#### DATA FOR REVIEW
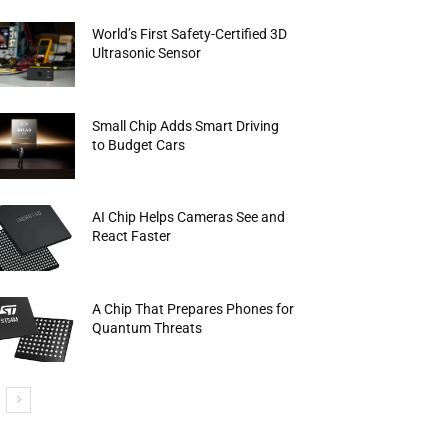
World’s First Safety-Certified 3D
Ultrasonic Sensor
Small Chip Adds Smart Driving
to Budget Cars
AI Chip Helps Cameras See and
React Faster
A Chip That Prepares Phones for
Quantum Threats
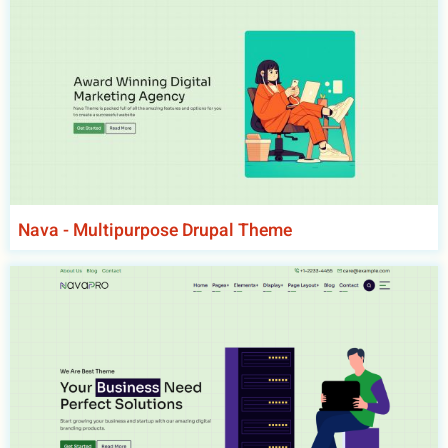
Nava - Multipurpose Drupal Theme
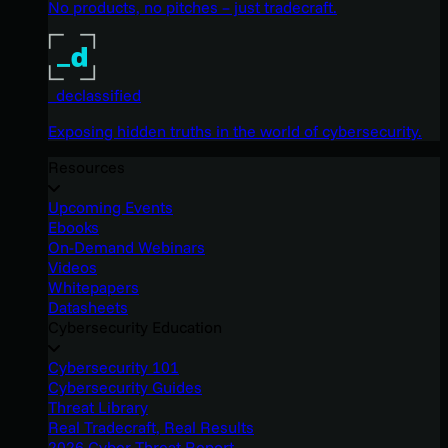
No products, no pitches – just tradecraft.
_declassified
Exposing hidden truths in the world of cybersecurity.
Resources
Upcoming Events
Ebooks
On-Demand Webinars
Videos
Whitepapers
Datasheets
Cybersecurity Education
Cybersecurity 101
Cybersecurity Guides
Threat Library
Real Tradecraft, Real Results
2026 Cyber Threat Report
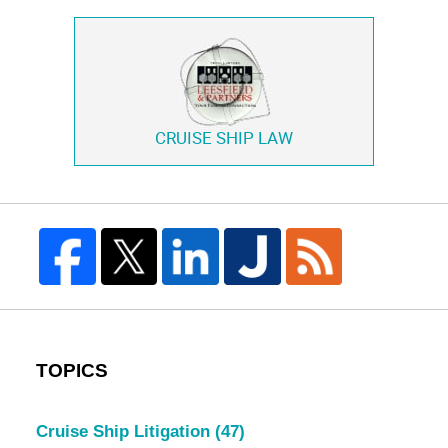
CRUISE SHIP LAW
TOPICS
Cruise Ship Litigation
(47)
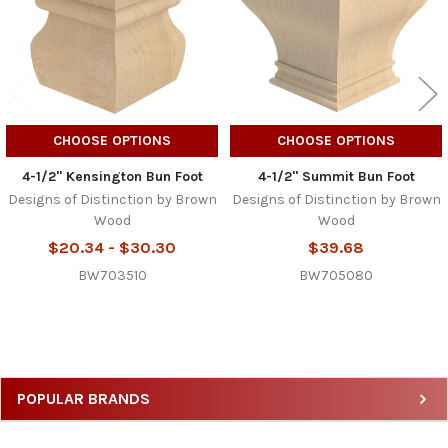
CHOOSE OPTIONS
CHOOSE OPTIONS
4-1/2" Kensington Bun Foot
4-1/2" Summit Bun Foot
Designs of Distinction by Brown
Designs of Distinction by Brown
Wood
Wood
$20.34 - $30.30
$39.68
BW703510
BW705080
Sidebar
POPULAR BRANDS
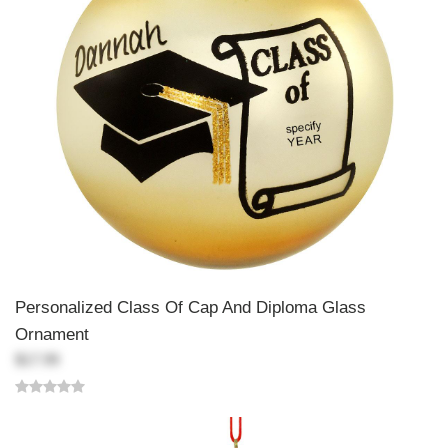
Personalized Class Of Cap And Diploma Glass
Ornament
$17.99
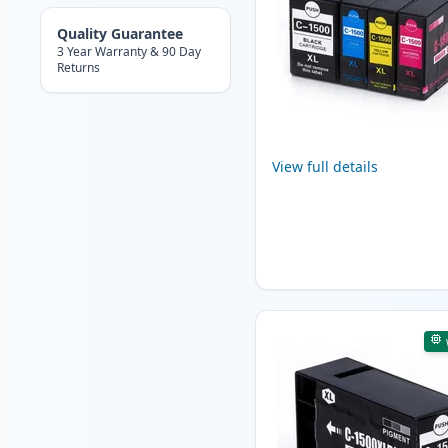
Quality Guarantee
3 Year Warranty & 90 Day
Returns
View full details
########
:: WHAT THIS TASK INVOLVES ::
A word-for-word copy of the data above is needed, one that omits the pictures.

:: WRITTEN SOLUTION ::
World’s First Safety-Certified 3D
Ultrasonic Sensor
Small Chip Adds Smart Driving
to Budget Cars
AI Chip Helps Cameras See and
React Faster
A Chip That Prepares Phones for
Quantum Threats
Nava - Multipurpose Drupal Theme
No products, no pitches – just tradecraft.
_declassified
Exposing hidden truths in the world of cybersecurity.
Resources
Upcoming Events
Ebooks
On-Demand Webinars
Videos
Whitepapers
Datasheets
Cybersecurity Education
Cybersecurity 101
Cybersecurity Guides
Threat Library
Real Tradecraft, Real Results
2026 Cyber Threat Report
CRUISE SHIP LAW
TOPICS
Cruise Ship Litigation
(47)
CHOOSE OPTIONS
CHOOSE OPTIONS
4-1/2" Kensington Bun Foot
4-1/2" Summit Bun Foot
Designs of Distinction by Brown
Designs of Distinction by Brown
Wood
Wood
$20.34 - $30.30
$39.68
BW703510
BW705080
Sidebar
POPULAR BRANDS
Personalized Class Of Cap And Diploma Glass
Ornament
$17.99
Quality Guarantee
3 Year Warranty & 90 Day
Returns
View full details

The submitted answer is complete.